6.1 Issues in Resource Allocation
Resource allocation and congestion control are complex issues that have been the subject of much study ever since the first network was designed. They are still active areas of research. One factor that makes these issues complex is that they are not isolated to one single level of a protocol hierarchy. Resource allocation is partially implemented in the routers, switches, and links inside the network and partially in the transport protocol running on the end hosts. End systems may use signalling protocols to convey their resource requirements to network nodes, which respond with information about resource availability. One of the main goals of this chapter is to define a framework in which these mechanisms can be understood, as well as to give the relevant details about a representative sample of mechanisms.
We should clarify our terminology before going any further. By resource allocation, we mean the process by which network elements try to meet the competing demands that applications have for network resources—primarily link bandwidth and buffer space in routers or switches. Of course, it will often not be possible to meet all the demands, meaning that some users or applications may receive fewer network resources than they want. Part of the resource allocation problem is deciding when to say no and to whom.
We use the term congestion control to describe the efforts made by network nodes to prevent or respond to overload conditions. Since congestion is generally bad for everyone, the first order of business is making congestion subside, or preventing it in the first place. This might be achieved simply by persuading a few hosts to stop sending, thus improving the situation for everyone else. However, it is more common for congestion-control mechanisms to have some aspect of fairness—that is, they try to share the pain among all users, rather than causing great pain to a few. Thus, we see that many congestion-control mechanisms have some sort of resource allocation built into them.
It is also important to understand the difference between flow control and congestion control. Flow control involves keeping a fast sender from overrunning a slow receiver. Congestion control, by contrast, is intended to keep a set of senders from sending too much data into the network because of lack of resources at some point. These two concepts are often confused; as we will see, they also share some mechanisms.

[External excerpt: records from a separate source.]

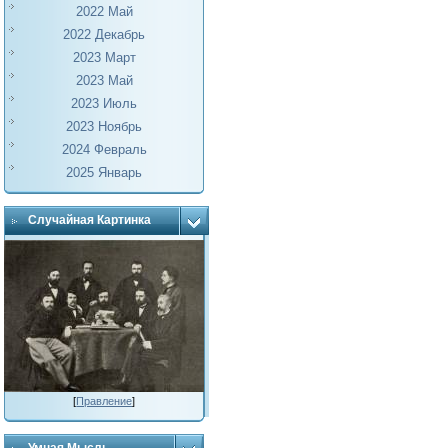
2022 Май
2022 Декабрь
2023 Март
2023 Май
2023 Июль
2023 Ноябрь
2024 Февраль
2025 Январь
Случайная Картинка
[
Правление
]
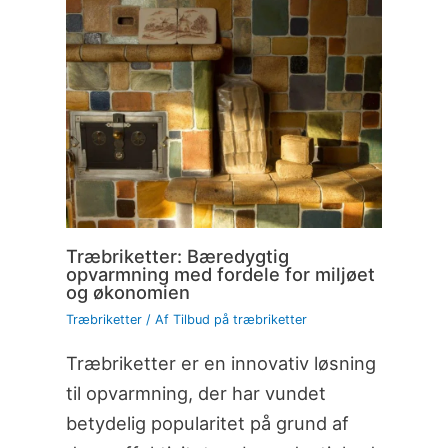
Træbriketter: Bæredygtig
opvarmning med fordele for miljøet
og økonomien
Træbriketter
/ Af
Tilbud på træbriketter
Træbriketter er en innovativ løsning
til opvarmning, der har vundet
betydelig popularitet på grund af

We begin by defining three salient features of the network architecture. For the most part, this is a summary of material presented in the previous chapters that is relevant to the problem of resource allocation.
We consider resource allocation in a packet-switched network (or internet) consisting of multiple links and switches (or routers). Since most of the mechanisms described in this chapter were designed for use on the Internet, and therefore were originally defined in terms of routers rather than switches, we use the term router throughout our discussion. The problem is essentially the same, whether on a network or an internetwork.
In such an environment, a given source may have more than enough capacity on the immediate outgoing link to send a packet, but somewhere in the middle of a network its packets encounter a link that is being used by many different traffic sources. Figure 1 illustrates this situation—two high-speed links are feeding a low-speed link. This is in contrast to shared-access networks like Ethernet and wireless networks, where the source can directly observe the traffic on the network and decide accordingly whether or not to send a packet. We have already seen the algorithms used to allocate bandwidth on shared-access networks (e.g., Ethernet and Wi-Fi). These access-control algorithms are, in some sense, analogous to congestion-control algorithms in a switched network.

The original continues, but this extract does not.